Officials at Deutsche Bank declined to comment on the details of the settlement. Monte Paschi gained 4.5 percent to 16.15 cents. The stock has fallen 28 percent this year, leaving it with a market value of 1.9 billion euros.
“We see this transaction positively” for Monte Paschi, said Anna Maria Benassi, a Milan-based analyst at Kepler Cheuvreux. “It reduces uncertainty and improves the risk profile of the bank, particularly considering the reduction of its excessive portfolio of Italian government bonds.”
Monte Paschi cut its Italian government bond holdings by 2 billion euros with the accord. The lender’s common equity ratio under Basel 3 rules, a key gauge of financial strength, will increase 25 basis points, it said.
Santorini is part of a series of transactions used by former managers to hide losses at the bank, forcing the lender to restate its accounts in February. Prosecutors in Siena are scrutinizing the deals, and Monte Paschi had sued Deutsche Bank in Florence to recover its losses on the 2 billion-euro deal. In that month’s national elections, the Democratic Party saw its lead eroded because of its ties to Monte Paschi, according to SWG Institute, a polling company.
“This mutual agreement concludes the litigation related to these transactions and restores the relationship between Deutsche Bank and Banca Monte dei Paschi di Siena,” Deutsche Bank said in an e-mailed statement.
Deutsche Bank in October said it is cooperating with regulatory agencies and Siena prosecutors. Deutsche Bank kept the Monte Paschi deal and others off its balance sheet in a practice that German regulators are reviewing, two people familiar with the deals said in August. Officials at Bafin declined to comment yesterday.
“I’d like to see more transparency at Deutsche Bank,” said Philipp Haessler, an analyst with Equinet Bank AG in Frankfurt, who has a hold recommendation on Deutsche Bank shares. “Still, transparency is tough when it comes to litigation. There may be some banks that entered into similar deals as Monte Paschi that would make a decision on whether to sue depending on how much they stand to gain.”
Three former executives of Monte Paschi are being tried for allegedly obstructing regulators in a case related to another transaction, dubbed Alexandria, arranged with Nomura Holdings Inc. in 2009. The Nomura and Deutsche Bank arrangements, which were bets on Italian government bonds, have backfired for Monte Paschi, forcing new management to seek additional state aid.
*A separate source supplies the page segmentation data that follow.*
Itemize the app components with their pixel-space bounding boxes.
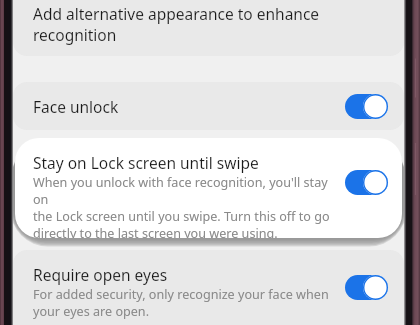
staticText: Face unlock [33,96,345,117]
staticText: For added security, only recognize your … [33,286,329,320]
button[interactable]: Toggle switch, on [345,170,388,195]
button[interactable]: Toggle switch, on [345,275,388,300]
staticText: Require open eyes [33,264,168,285]
staticText: When you unlock with face recognition, y… [33,174,335,238]
staticText: Add alternative appearance to enhance re… [33,3,320,46]
staticText: Stay on Lock screen until swipe [33,152,259,173]
button[interactable]: Stay on Lock screen until swipe [15,138,402,238]
button[interactable]: Add alternative appearance to enhance re… [13,0,404,56]
button[interactable]: Toggle switch, on [345,94,388,119]
button[interactable]: Require open eyes [13,250,404,325]
button[interactable]: Face unlock [13,82,404,130]
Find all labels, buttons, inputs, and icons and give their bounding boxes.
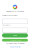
staticText: Privacy · Terms: [10, 46, 20, 48]
button[interactable]: Create account: [2, 39, 28, 42]
staticText: Forgot password? Get help: [6, 43, 24, 44]
staticText: Create account: [10, 39, 20, 41]
staticText: Email or phone number: [2, 14, 18, 16]
button[interactable]: Sign in: [2, 33, 28, 38]
staticText: Sign in: [13, 34, 17, 36]
staticText: Password: [2, 24, 10, 26]
staticText: Sign in to your account now: [6, 10, 24, 12]
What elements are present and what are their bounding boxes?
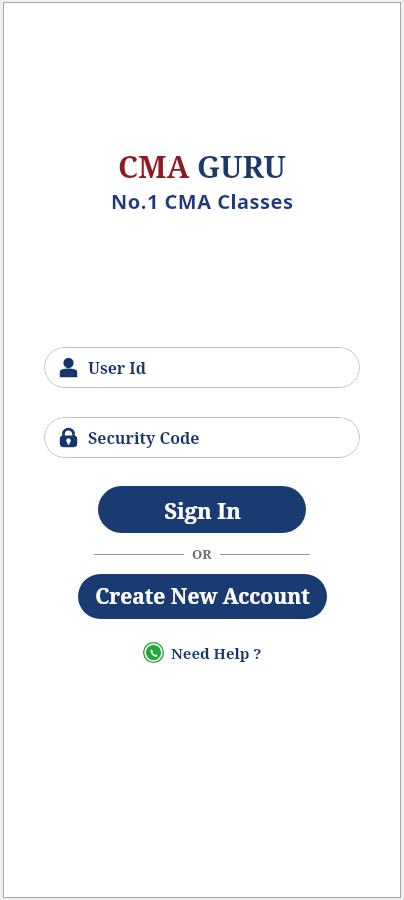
- button[interactable]: User Id: [44, 347, 360, 388]
- staticText: Need Help ?: [171, 643, 262, 663]
- button[interactable]: Security Code: [44, 417, 360, 458]
- staticText: Security Code: [88, 427, 200, 449]
- staticText: Sign In: [164, 495, 241, 525]
- button[interactable]: Create New Account: [78, 574, 327, 619]
- staticText: No.1 CMA Classes: [111, 188, 294, 215]
- button[interactable]: Sign In: [98, 486, 306, 533]
- staticText: OR: [192, 545, 212, 563]
- button[interactable]: Need Help on WhatsApp: [132, 637, 273, 668]
- staticText: User Id: [88, 357, 147, 379]
- staticText: CMA GURU: [118, 146, 286, 187]
- staticText: Create New Account: [95, 582, 310, 611]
Monte Paschi may be nationalized if it’s unable to meet European regulator demands that it tap private investors to repay part of the bailout next year. Chief Executive Officer Fabrizio Viola and Chairman Alessandro Profumo, appointed last year to turn around the bank, plan to sell 3 billion euros of new shares to partially reimburse 4.1 billion euros of state aid.
The bank has called an extraordinary shareholders’ meeting for Dec. 27 to gain approval for a stock sale in the first quarter. Fondazione Monte dei Paschi di Siena, which owns a 33.5 percent stake, wants to delay the sale until after the first quarter to gain more time to repair its own finances. Monte Paschi’s management prefers to raise the capital in January to get ahead of other Italian banks that might need to raise capital as the European Central Bank reviews lenders’ balance sheets.
After the relatively good news on the unwinding of Santorini, “the main issue now remains the clash between the foundation and the management about the timing of the rights issue,” said Fabrizio Bernardi, an analyst at Fidentiis Equities in Milan.
The bank pays 9 percent annual interest on the bonds it sold to the government in the bailout and must swap the debt for stock if it doesn’t have the cash for the annual coupon.
Monte Paschi also plans to cut its sovereign-debt holdings and trading activities and reduce its consumer credit and leasing portfolios. The bank will reduce the assets on its balance sheet to 181 billion euros by the end of 2017 from about 207 billion euros on Sept. 30. The company had a sixth straight quarterly loss on state-aid costs and provisions for bad loans in the third quarter.